───── RECORDS FOR THIS EXERCISE ─────
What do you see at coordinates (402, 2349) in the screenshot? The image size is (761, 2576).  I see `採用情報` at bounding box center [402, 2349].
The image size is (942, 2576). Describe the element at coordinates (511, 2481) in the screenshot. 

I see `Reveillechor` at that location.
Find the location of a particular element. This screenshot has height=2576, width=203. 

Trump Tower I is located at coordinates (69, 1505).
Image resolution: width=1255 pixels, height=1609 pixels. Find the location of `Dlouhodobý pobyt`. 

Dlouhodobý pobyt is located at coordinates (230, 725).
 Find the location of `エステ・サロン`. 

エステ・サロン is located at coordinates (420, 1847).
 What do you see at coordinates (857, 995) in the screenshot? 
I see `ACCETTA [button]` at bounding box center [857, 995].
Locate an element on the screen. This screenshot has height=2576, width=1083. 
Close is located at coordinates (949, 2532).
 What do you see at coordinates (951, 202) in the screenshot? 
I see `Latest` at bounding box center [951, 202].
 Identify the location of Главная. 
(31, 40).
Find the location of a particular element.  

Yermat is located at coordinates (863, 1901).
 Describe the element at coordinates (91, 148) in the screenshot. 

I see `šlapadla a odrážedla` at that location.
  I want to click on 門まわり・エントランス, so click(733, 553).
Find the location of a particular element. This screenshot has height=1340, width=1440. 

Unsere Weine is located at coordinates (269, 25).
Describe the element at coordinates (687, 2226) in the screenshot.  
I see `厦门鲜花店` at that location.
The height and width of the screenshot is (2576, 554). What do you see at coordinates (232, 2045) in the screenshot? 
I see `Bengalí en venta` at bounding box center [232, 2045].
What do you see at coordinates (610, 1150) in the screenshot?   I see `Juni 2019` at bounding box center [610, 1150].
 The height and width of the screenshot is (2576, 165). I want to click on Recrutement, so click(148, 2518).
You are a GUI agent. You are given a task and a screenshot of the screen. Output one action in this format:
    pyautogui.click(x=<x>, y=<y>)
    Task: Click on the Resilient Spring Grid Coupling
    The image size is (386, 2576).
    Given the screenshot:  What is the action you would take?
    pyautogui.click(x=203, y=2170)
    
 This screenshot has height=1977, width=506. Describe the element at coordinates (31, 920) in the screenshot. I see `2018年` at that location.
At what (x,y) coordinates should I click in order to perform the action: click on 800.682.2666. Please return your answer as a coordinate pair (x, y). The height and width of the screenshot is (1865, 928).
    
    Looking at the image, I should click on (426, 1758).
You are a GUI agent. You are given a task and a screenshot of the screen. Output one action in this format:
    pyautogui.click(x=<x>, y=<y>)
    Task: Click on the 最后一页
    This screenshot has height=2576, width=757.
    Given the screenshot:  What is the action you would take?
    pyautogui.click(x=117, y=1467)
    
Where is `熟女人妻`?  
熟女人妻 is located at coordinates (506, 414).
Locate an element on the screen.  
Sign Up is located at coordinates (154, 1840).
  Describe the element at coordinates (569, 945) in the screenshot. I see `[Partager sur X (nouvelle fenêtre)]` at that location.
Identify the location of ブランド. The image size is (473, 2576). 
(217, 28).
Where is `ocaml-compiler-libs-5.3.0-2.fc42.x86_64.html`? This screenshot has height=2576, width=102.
─────
- [ABOUT THIS TASK]: Word for word, copy out the records.

- [WRITTEN RESPONSE]:
What do you see at coordinates (402, 2349) in the screenshot? The image size is (761, 2576).  I see `採用情報` at bounding box center [402, 2349].
The image size is (942, 2576). Describe the element at coordinates (511, 2481) in the screenshot. 

I see `Reveillechor` at that location.
Find the location of a particular element. This screenshot has height=2576, width=203. 

Trump Tower I is located at coordinates (69, 1505).
Image resolution: width=1255 pixels, height=1609 pixels. Find the location of `Dlouhodobý pobyt`. 

Dlouhodobý pobyt is located at coordinates (230, 725).
 Find the location of `エステ・サロン`. 

エステ・サロン is located at coordinates (420, 1847).
 What do you see at coordinates (857, 995) in the screenshot? 
I see `ACCETTA [button]` at bounding box center [857, 995].
Locate an element on the screen. This screenshot has height=2576, width=1083. 
Close is located at coordinates (949, 2532).
 What do you see at coordinates (951, 202) in the screenshot? 
I see `Latest` at bounding box center [951, 202].
 Identify the location of Главная. 
(31, 40).
Find the location of a particular element.  

Yermat is located at coordinates (863, 1901).
 Describe the element at coordinates (91, 148) in the screenshot. 

I see `šlapadla a odrážedla` at that location.
  I want to click on 門まわり・エントランス, so click(733, 553).
Find the location of a particular element. This screenshot has height=1340, width=1440. 

Unsere Weine is located at coordinates (269, 25).
Describe the element at coordinates (687, 2226) in the screenshot.  
I see `厦门鲜花店` at that location.
The height and width of the screenshot is (2576, 554). What do you see at coordinates (232, 2045) in the screenshot? 
I see `Bengalí en venta` at bounding box center [232, 2045].
What do you see at coordinates (610, 1150) in the screenshot?   I see `Juni 2019` at bounding box center [610, 1150].
 The height and width of the screenshot is (2576, 165). I want to click on Recrutement, so click(148, 2518).
You are a GUI agent. You are given a task and a screenshot of the screen. Output one action in this format:
    pyautogui.click(x=<x>, y=<y>)
    Task: Click on the Resilient Spring Grid Coupling
    The image size is (386, 2576).
    Given the screenshot:  What is the action you would take?
    pyautogui.click(x=203, y=2170)
    
 This screenshot has height=1977, width=506. Describe the element at coordinates (31, 920) in the screenshot. I see `2018年` at that location.
At what (x,y) coordinates should I click in order to perform the action: click on 800.682.2666. Please return your answer as a coordinate pair (x, y). The height and width of the screenshot is (1865, 928).
    
    Looking at the image, I should click on (426, 1758).
You are a GUI agent. You are given a task and a screenshot of the screen. Output one action in this format:
    pyautogui.click(x=<x>, y=<y>)
    Task: Click on the 最后一页
    This screenshot has height=2576, width=757.
    Given the screenshot:  What is the action you would take?
    pyautogui.click(x=117, y=1467)
    
Where is `熟女人妻`?  
熟女人妻 is located at coordinates (506, 414).
Locate an element on the screen.  
Sign Up is located at coordinates (154, 1840).
  Describe the element at coordinates (569, 945) in the screenshot. I see `[Partager sur X (nouvelle fenêtre)]` at that location.
Identify the location of ブランド. The image size is (473, 2576). 
(217, 28).
Where is `ocaml-compiler-libs-5.3.0-2.fc42.x86_64.html`? This screenshot has height=2576, width=102.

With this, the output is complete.